* _What you are asked to do_
The response should consist of the data below, copied exactly, with no pictures in it.

Page images and extracted text:
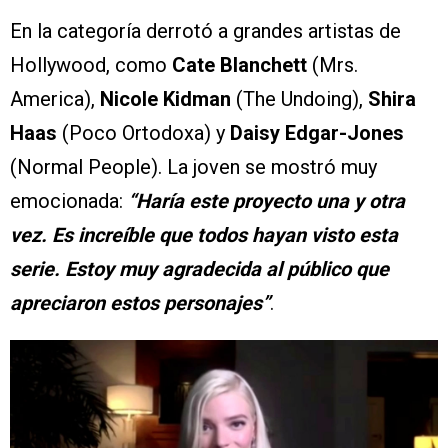
En la categoría derrotó a grandes artistas de
Hollywood, como
Cate Blanchett
(Mrs.
America),
Nicole Kidman
(The Undoing),
Shira
Haas
(Poco Ortodoxa) y
Daisy Edgar-Jones
(Normal People). La joven se mostró muy
emocionada:
“Haría este proyecto una y otra
vez. Es increíble que todos hayan visto esta
serie. Estoy muy agradecida al público que
apreciaron estos personajes”
.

* _Result of the task_
En la categoría derrotó a grandes artistas de
Hollywood, como
Cate Blanchett
(Mrs.
America),
Nicole Kidman
(The Undoing),
Shira
Haas
(Poco Ortodoxa) y
Daisy Edgar-Jones
(Normal People). La joven se mostró muy
emocionada:
“Haría este proyecto una y otra
vez. Es increíble que todos hayan visto esta
serie. Estoy muy agradecida al público que
apreciaron estos personajes”
.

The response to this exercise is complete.